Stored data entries
══════
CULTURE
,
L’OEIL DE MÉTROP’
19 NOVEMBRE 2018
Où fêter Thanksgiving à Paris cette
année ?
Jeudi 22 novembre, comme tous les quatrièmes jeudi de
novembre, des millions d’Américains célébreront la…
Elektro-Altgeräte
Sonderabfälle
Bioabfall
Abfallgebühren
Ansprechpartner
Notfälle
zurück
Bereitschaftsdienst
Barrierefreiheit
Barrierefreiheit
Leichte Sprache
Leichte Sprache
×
══════
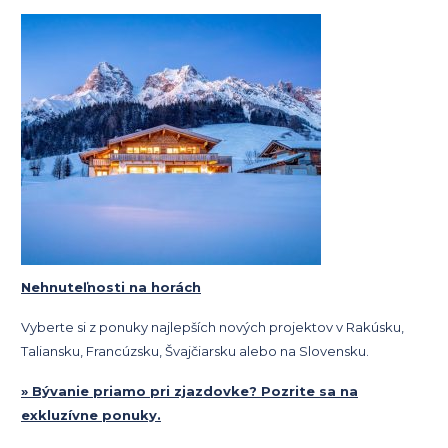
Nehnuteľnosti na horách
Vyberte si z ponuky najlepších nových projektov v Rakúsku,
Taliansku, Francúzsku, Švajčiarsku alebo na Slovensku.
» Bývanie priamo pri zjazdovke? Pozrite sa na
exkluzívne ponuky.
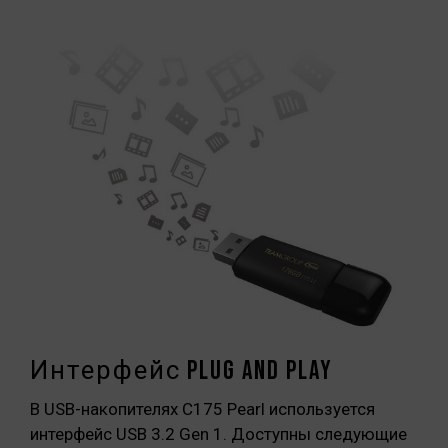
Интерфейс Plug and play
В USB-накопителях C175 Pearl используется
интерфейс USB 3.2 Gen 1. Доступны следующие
══════
## Assignment
The data above holds the lines to copy: start at the one with "Vyberte si z", stop at the one with "интерфейс USB 3.2 Gen 1. Доступны следующие", include both, copy them exactly without pictures, and copy nothing else.

## Answer space
Vyberte si z ponuky najlepších nových projektov v Rakúsku,
Taliansku, Francúzsku, Švajčiarsku alebo na Slovensku.
» Bývanie priamo pri zjazdovke? Pozrite sa na
exkluzívne ponuky.
Интерфейс Plug and play
В USB-накопителях C175 Pearl используется
интерфейс USB 3.2 Gen 1. Доступны следующие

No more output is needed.